When I started this job the outgoing person showed me a set of old minutes. They were dense and seemed extra formal. He said "just do it like this." I've been doing it that way ever since. Nobody has ever complained. But I sometimes wonder if we're actually doing it right or just consistently doing it the same wrong way.
That instinct you have? Trust it.
The person who created the minutes format you inherited was most likely a lawyer, or someone trained by one. Their minutes are technically legal. They are also frequently long, formal, and nearly unreadable: dense paragraphs of passive voice that document everything and illuminate nothing. They look serious. They feel important. They would make a compliance officer nod slowly in approval.
They are also, in many cases, genuinely terrible minutes. Six pages of dense prose doesn't serve a board member trying to find a specific motion, and it doesn't serve a new ED two years from now trying to understand why a decision was made.
There's often a version of this person still on your board right now — the one who sees everything through a compliance lens and views recording or AI tools as somewhere between unnecessary and dangerous. They're not wrong that compliance matters. They've just lost sight of the actual rule: minutes are a record of what was decided, not what was said. Once you're anchored to that, formal and useful stop being in tension.

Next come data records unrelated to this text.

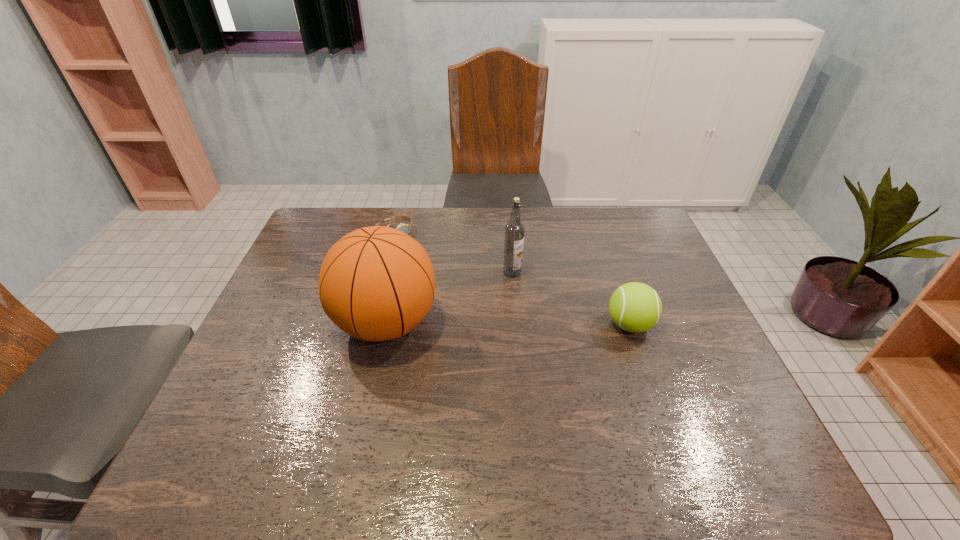 The height and width of the screenshot is (540, 960). I want to click on vacant space on the desktop that is between the basketball and the rightmost object and is positioned on the face of the watch, so click(494, 323).

Where is `vacant space on the desktop that is between the basketball and the third tallest object and is positioned on the label of the second farthest object`? The image size is (960, 540). vacant space on the desktop that is between the basketball and the third tallest object and is positioned on the label of the second farthest object is located at coordinates (533, 324). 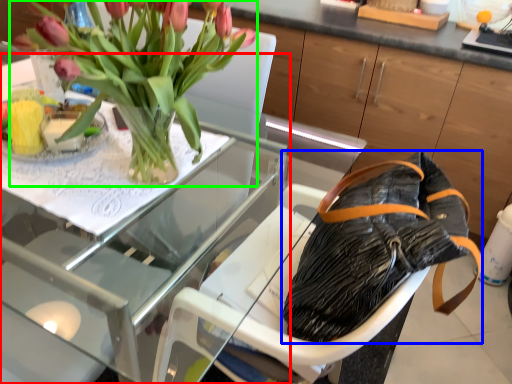 Question: Which is farther away from table (highlighted by a red box)? handbag (highlighted by a blue box) or houseplant (highlighted by a green box)?

Choices:
 (A) handbag
 (B) houseplant

Answer: (A) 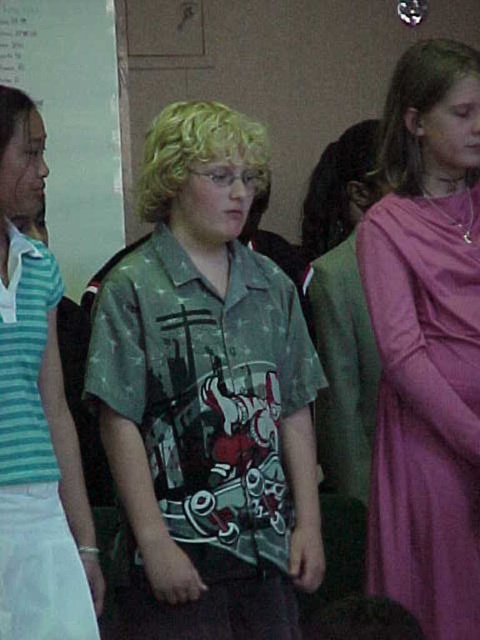 Question: In this image, where is blonde curly hair at upper right located relative to blonde hair at upper left?

Choices:
 (A) above
 (B) below

Answer: (A)

Question: Which object appears closest to the camera in this image?

Choices:
 (A) blonde hair at upper left
 (B) blonde curly hair at upper right
 (C) blonde curly hair at center

Answer: (A)

Question: Can you confirm if whiteboard at upper left is positioned to the right of dark brown hair at center?

Choices:
 (A) yes
 (B) no

Answer: (B)

Question: Which object is positioned farthest from the dark brown hair at center?

Choices:
 (A) whiteboard at upper left
 (B) printed cotton shirt at center

Answer: (A)

Question: Which point is farther to the camera?

Choices:
 (A) blonde curly hair at upper right
 (B) printed cotton shirt at center
 (C) blonde hair at upper left

Answer: (A)

Question: Where is printed cotton shirt at center located in relation to purple satin dress at right in the image?

Choices:
 (A) below
 (B) above

Answer: (B) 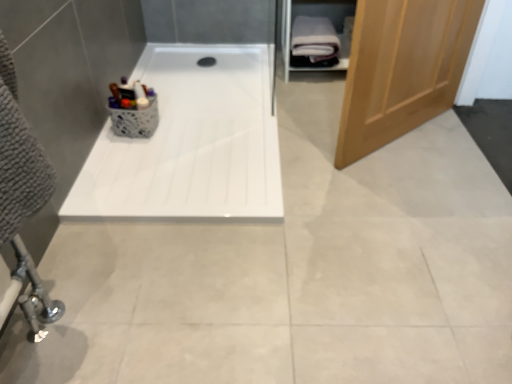 Find the location of `white glossy bathtub at center`. white glossy bathtub at center is located at coordinates point(191,142).

Locate an element on the screen. The height and width of the screenshot is (384, 512). white soft towel at upper right is located at coordinates [314, 42].

Considering the positions of point (330, 56) and point (418, 107), is point (330, 56) closer or farther from the camera than point (418, 107)?

Point (330, 56).

From the image's perspective, is white soft towel at upper right located above light brown wooden door at right?

Yes, from the image's perspective, white soft towel at upper right is on top of light brown wooden door at right.

In the scene shown: From a real-world perspective, which is physically below, white soft towel at upper right or light brown wooden door at right?

white soft towel at upper right, from a real-world perspective.

Relative to light brown wooden door at right, is white soft towel at upper right in front or behind?

white soft towel at upper right is positioned farther from the viewer than light brown wooden door at right.

Considering the points (435, 111) and (307, 33), which point is behind, point (435, 111) or point (307, 33)?

Positioned behind is point (307, 33).

From a real-world perspective, is light brown wooden door at right physically below white soft towel at upper right?

Incorrect, from a real-world perspective, light brown wooden door at right is higher than white soft towel at upper right.

Does light brown wooden door at right appear on the left side of white soft towel at upper right?

In fact, light brown wooden door at right is to the right of white soft towel at upper right.

Considering the sizes of objects white soft towel at upper right and white glossy bathtub at center in the image provided, who is wider, white soft towel at upper right or white glossy bathtub at center?

Wider between the two is white glossy bathtub at center.

Is point (314, 47) positioned behind point (226, 146)?

Yes.

Between white soft towel at upper right and white glossy bathtub at center, which one has smaller size?

Smaller between the two is white soft towel at upper right.

Can we say light brown wooden door at right lies outside white glossy bathtub at center?

Indeed, light brown wooden door at right is completely outside white glossy bathtub at center.

From a real-world perspective, between light brown wooden door at right and white glossy bathtub at center, who is vertically higher?

In real-world perspective, light brown wooden door at right is above.

Is point (370, 145) farther from viewer compared to point (210, 130)?

No, it is not.

Is light brown wooden door at right aimed at white glossy bathtub at center?

No, light brown wooden door at right is not oriented towards white glossy bathtub at center.

Image resolution: width=512 pixels, height=384 pixels. I want to click on bathtub below the light brown wooden door at right (from the image's perspective), so click(191, 142).

Is white glossy bathtub at center oriented away from light brown wooden door at right?

No, white glossy bathtub at center is not facing away from light brown wooden door at right.

Based on the photo, considering the sizes of objects white glossy bathtub at center and light brown wooden door at right in the image provided, who is shorter, white glossy bathtub at center or light brown wooden door at right?

With less height is white glossy bathtub at center.

From a real-world perspective, between white glossy bathtub at center and light brown wooden door at right, who is vertically higher?

light brown wooden door at right.

Can you tell me how much white glossy bathtub at center and white soft towel at upper right differ in facing direction?

The facing directions of white glossy bathtub at center and white soft towel at upper right are 1.11 degrees apart.

Between point (142, 187) and point (317, 43), which one is positioned in front?

The point (142, 187) is closer to the camera.

Can you confirm if white glossy bathtub at center is positioned to the right of white soft towel at upper right?

No, white glossy bathtub at center is not to the right of white soft towel at upper right.

Image resolution: width=512 pixels, height=384 pixels. I want to click on bath towel behind the light brown wooden door at right, so click(314, 42).

The width and height of the screenshot is (512, 384). I want to click on door that appears below the white soft towel at upper right (from the image's perspective), so click(x=402, y=69).

When comparing their distances from white glossy bathtub at center, does white soft towel at upper right or light brown wooden door at right seem further?

white soft towel at upper right is further to white glossy bathtub at center.

Based on their spatial positions, is white soft towel at upper right or white glossy bathtub at center further from light brown wooden door at right?

white soft towel at upper right.

Estimate the real-world distances between objects in this image. Which object is further from white soft towel at upper right, light brown wooden door at right or white glossy bathtub at center?

light brown wooden door at right lies further to white soft towel at upper right than the other object.

When comparing their distances from light brown wooden door at right, does white glossy bathtub at center or white soft towel at upper right seem closer?

white glossy bathtub at center is closer to light brown wooden door at right.

Estimate the real-world distances between objects in this image. Which object is further from white glossy bathtub at center, light brown wooden door at right or white soft towel at upper right?

The object further to white glossy bathtub at center is white soft towel at upper right.

When comparing their distances from white soft towel at upper right, does white glossy bathtub at center or light brown wooden door at right seem further?

Among the two, light brown wooden door at right is located further to white soft towel at upper right.

Locate an element on the screen. This screenshot has width=512, height=384. bathtub between light brown wooden door at right and white soft towel at upper right from front to back is located at coordinates (191, 142). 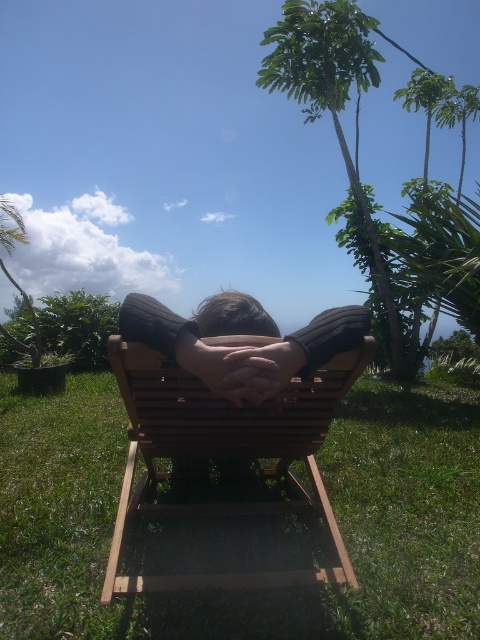 You are standing in the serene outdoor scene and want to take a photo of the green leafy palm tree at upper right without the green grass at lower center blocking the view. Is this possible?

The green grass at lower center is in front of the green leafy palm tree at upper right, so it will block the view. To take a photo of the green leafy palm tree at upper right without the green grass at lower center blocking the view, you need to move to a position where the green grass at lower center is out of the frame or behind you.

You are standing in the middle of the scene and see the wooden beach chair at center and the dark brown sweater at center. Which object is positioned to the left?

The wooden beach chair at center is to the left of the dark brown sweater at center.

You are planning to take a nap in the green grass at lower center. Considering the height of the green leafy palm tree at upper right, will the tree block sunlight reaching the grass where you want to nap?

The green leafy palm tree at upper right is taller than the green grass at lower center, so it may block some sunlight depending on the time of day and the tree canopy density. However, the scene description mentions the area is lush and green with various plants and trees, so partial shading is possible. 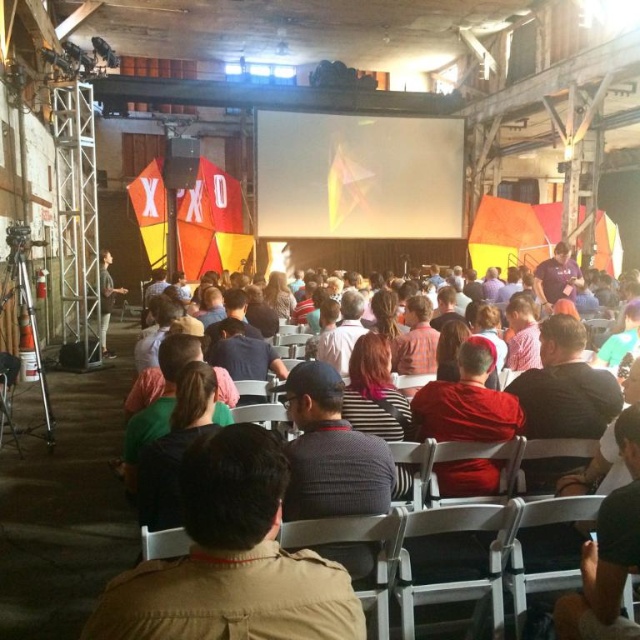 Who is lower down, red matte shirt at center or dark gray shirt at left?

Positioned lower is red matte shirt at center.

Is red matte shirt at center positioned behind dark gray shirt at left?

No.

Does point (474, 342) lie in front of point (99, 298)?

Yes, it is.

Image resolution: width=640 pixels, height=640 pixels. I want to click on red matte shirt at center, so click(x=467, y=401).

Is brown fabric jacket at center positioned behind white glossy screen at center?

No.

Does brown fabric jacket at center have a larger size compared to white glossy screen at center?

Incorrect, brown fabric jacket at center is not larger than white glossy screen at center.

Who is more forward, (332, 580) or (273, 200)?

Positioned in front is point (332, 580).

You are a GUI agent. You are given a task and a screenshot of the screen. Output one action in this format:
    pyautogui.click(x=<x>, y=<y>)
    Task: Click on the brown fabric jacket at center
    The image size is (640, 640).
    Given the screenshot: What is the action you would take?
    pyautogui.click(x=230, y=560)

Between point (560, 264) and point (100, 288), which one is positioned in front?

Point (100, 288) is more forward.

Is purple cotton shirt at center behind dark gray shirt at left?

No, purple cotton shirt at center is closer to the viewer.

Who is more distant from viewer, (538, 275) or (112, 260)?

The point (112, 260) is more distant.

At what (x,y) coordinates should I click in order to perform the action: click on purple cotton shirt at center. Please return your answer as a coordinate pair (x, y). The width and height of the screenshot is (640, 640). Looking at the image, I should click on (556, 276). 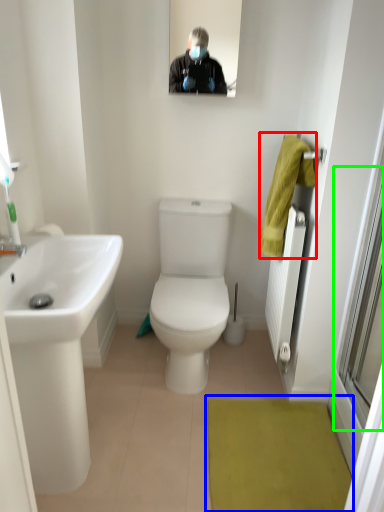 Question: Which object is positioned closest to hand towel (highlighted by a red box)? Select from bath mat (highlighted by a blue box) and window screen (highlighted by a green box).

Choices:
 (A) bath mat
 (B) window screen

Answer: (B) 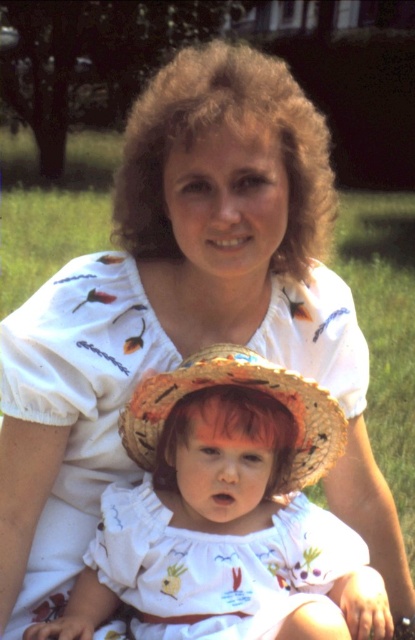 Between white cotton dress at center and natural straw hat at center, which one is positioned higher?

natural straw hat at center

Who is positioned more to the left, white cotton dress at center or natural straw hat at center?

From the viewer's perspective, natural straw hat at center appears more on the left side.

What do you see at coordinates (227, 515) in the screenshot? This screenshot has width=415, height=640. I see `white cotton dress at center` at bounding box center [227, 515].

Identify the location of white cotton dress at center. Image resolution: width=415 pixels, height=640 pixels. (227, 515). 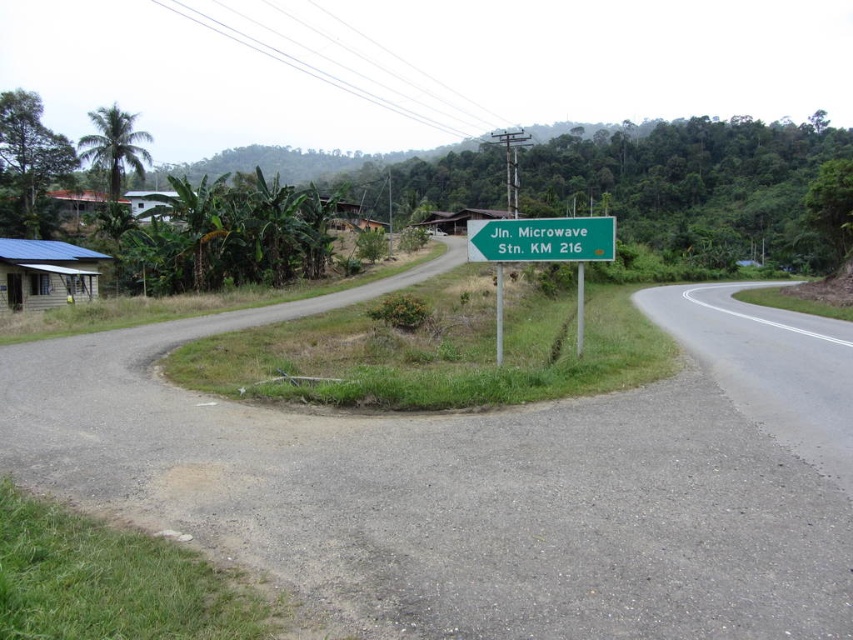 Does green plastic sign at center appear over green metallic sign at center?

Incorrect, green plastic sign at center is not positioned above green metallic sign at center.

Which is in front, point (608, 220) or point (519, 236)?

Point (608, 220)

Which is behind, point (572, 250) or point (485, 243)?

Positioned behind is point (485, 243).

The image size is (853, 640). Identify the location of green plastic sign at center. (540, 252). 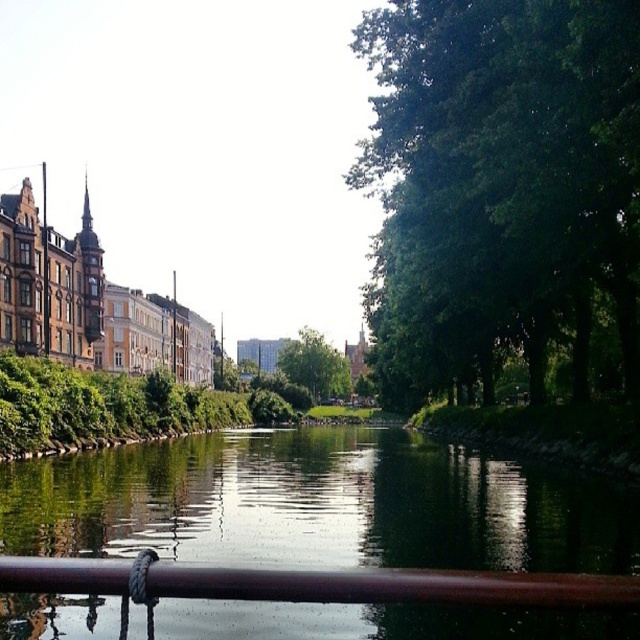 You are standing on the bridge looking at the green leafy trees at right and the green reflective water at center. Which one is positioned to the right side of the other?

The green leafy trees at right are positioned to the right of the green reflective water at center. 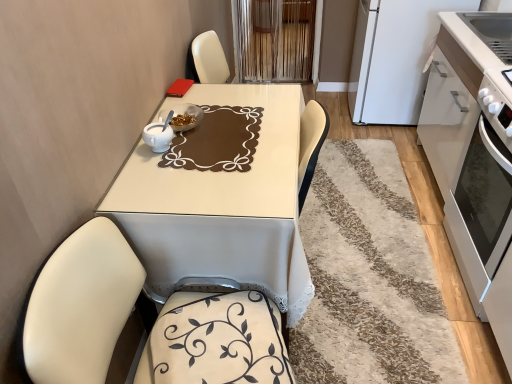 Question: Does white shaggy rug at center turn towards white glossy oven at right?

Choices:
 (A) no
 (B) yes

Answer: (B)

Question: Considering the relative sizes of white shaggy rug at center and white glossy oven at right in the image provided, is white shaggy rug at center shorter than white glossy oven at right?

Choices:
 (A) no
 (B) yes

Answer: (B)

Question: From a real-world perspective, is white shaggy rug at center under white glossy oven at right?

Choices:
 (A) no
 (B) yes

Answer: (B)

Question: Is white shaggy rug at center in front of white glossy oven at right?

Choices:
 (A) yes
 (B) no

Answer: (B)

Question: Does white shaggy rug at center have a smaller size compared to white glossy oven at right?

Choices:
 (A) no
 (B) yes

Answer: (B)

Question: In terms of height, does white matte cabinet at right look taller or shorter compared to white glossy table at center?

Choices:
 (A) tall
 (B) short

Answer: (A)

Question: Is white matte cabinet at right in front of or behind white glossy table at center in the image?

Choices:
 (A) behind
 (B) front

Answer: (A)

Question: Is white matte cabinet at right situated inside white glossy table at center or outside?

Choices:
 (A) inside
 (B) outside

Answer: (B)

Question: In terms of size, does white matte cabinet at right appear bigger or smaller than white glossy table at center?

Choices:
 (A) big
 (B) small

Answer: (B)

Question: From a real-world perspective, relative to white shaggy rug at center, is white glossy table at center vertically above or below?

Choices:
 (A) below
 (B) above

Answer: (B)

Question: Is white glossy table at center spatially inside white shaggy rug at center, or outside of it?

Choices:
 (A) inside
 (B) outside

Answer: (B)

Question: Considering the positions of point (249, 182) and point (320, 360), is point (249, 182) closer or farther from the camera than point (320, 360)?

Choices:
 (A) closer
 (B) farther

Answer: (A)

Question: Is white glossy table at center to the left or to the right of white shaggy rug at center in the image?

Choices:
 (A) right
 (B) left

Answer: (B)

Question: From a real-world perspective, is white matte cabinet at right physically located above or below white matte refrigerator at upper right?

Choices:
 (A) above
 (B) below

Answer: (B)

Question: In the image, is white matte cabinet at right on the left side or the right side of white matte refrigerator at upper right?

Choices:
 (A) right
 (B) left

Answer: (A)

So here's your self-audit. Are motions captured verbatim: the exact words, who moved, who seconded, the vote count? Are abstentions and recusals noted? Is quorum documented at the start? Are decisions by consensus recorded as actual decisions, not just "discussion took place"?
If you can answer yes to all of those, your inherited format may be basically sound even if it's more formal than it needs to be. If any of those made you uncertain, that's worth fixing before someone else finds it for you.
Six years of consistency is not wasted. It just needs a fresh set of eyes. And for what it's worth: the fact that you're asking this question puts you ahead of most people in your position. The ones who should worry are the ones who never wonder.